Start of Block

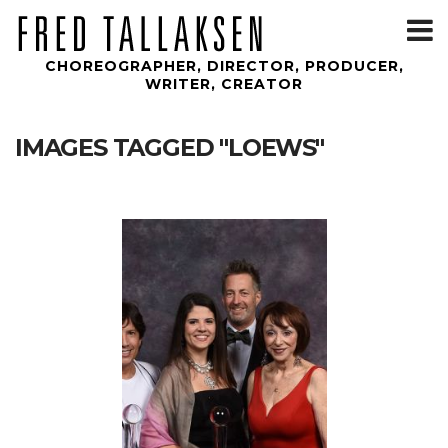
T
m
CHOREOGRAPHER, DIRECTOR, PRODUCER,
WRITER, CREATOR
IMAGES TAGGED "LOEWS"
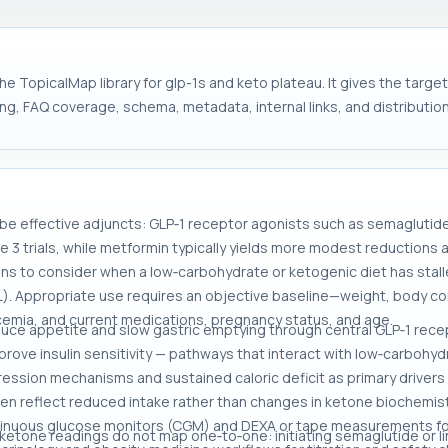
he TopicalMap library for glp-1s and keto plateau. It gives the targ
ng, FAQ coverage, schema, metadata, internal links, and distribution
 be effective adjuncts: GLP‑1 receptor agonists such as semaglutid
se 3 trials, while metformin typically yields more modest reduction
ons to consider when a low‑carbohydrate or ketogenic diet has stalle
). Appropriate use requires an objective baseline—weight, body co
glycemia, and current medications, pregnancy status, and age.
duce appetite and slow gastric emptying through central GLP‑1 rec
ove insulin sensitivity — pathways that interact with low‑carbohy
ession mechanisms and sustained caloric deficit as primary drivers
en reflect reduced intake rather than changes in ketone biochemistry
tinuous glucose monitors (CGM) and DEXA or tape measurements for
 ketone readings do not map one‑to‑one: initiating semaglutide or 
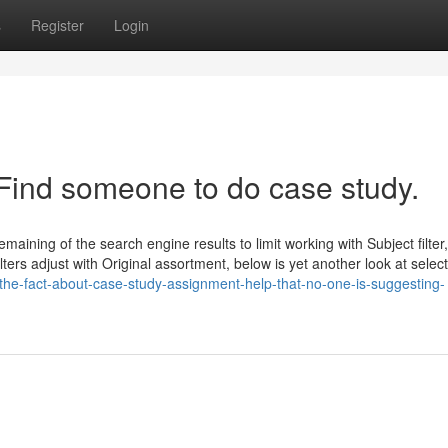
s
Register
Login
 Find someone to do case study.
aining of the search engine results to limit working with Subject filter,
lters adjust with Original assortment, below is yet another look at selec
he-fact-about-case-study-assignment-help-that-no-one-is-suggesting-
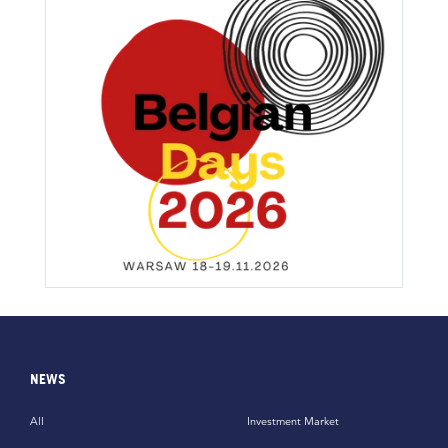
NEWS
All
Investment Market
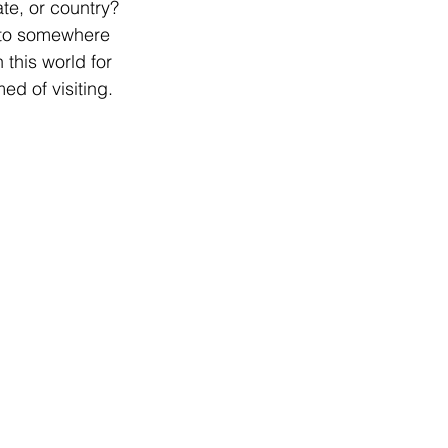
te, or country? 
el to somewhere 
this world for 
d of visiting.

End of Block

Activity -
Work through the data and count each line holding the string "study". Give only that count.

Exercise answer -
2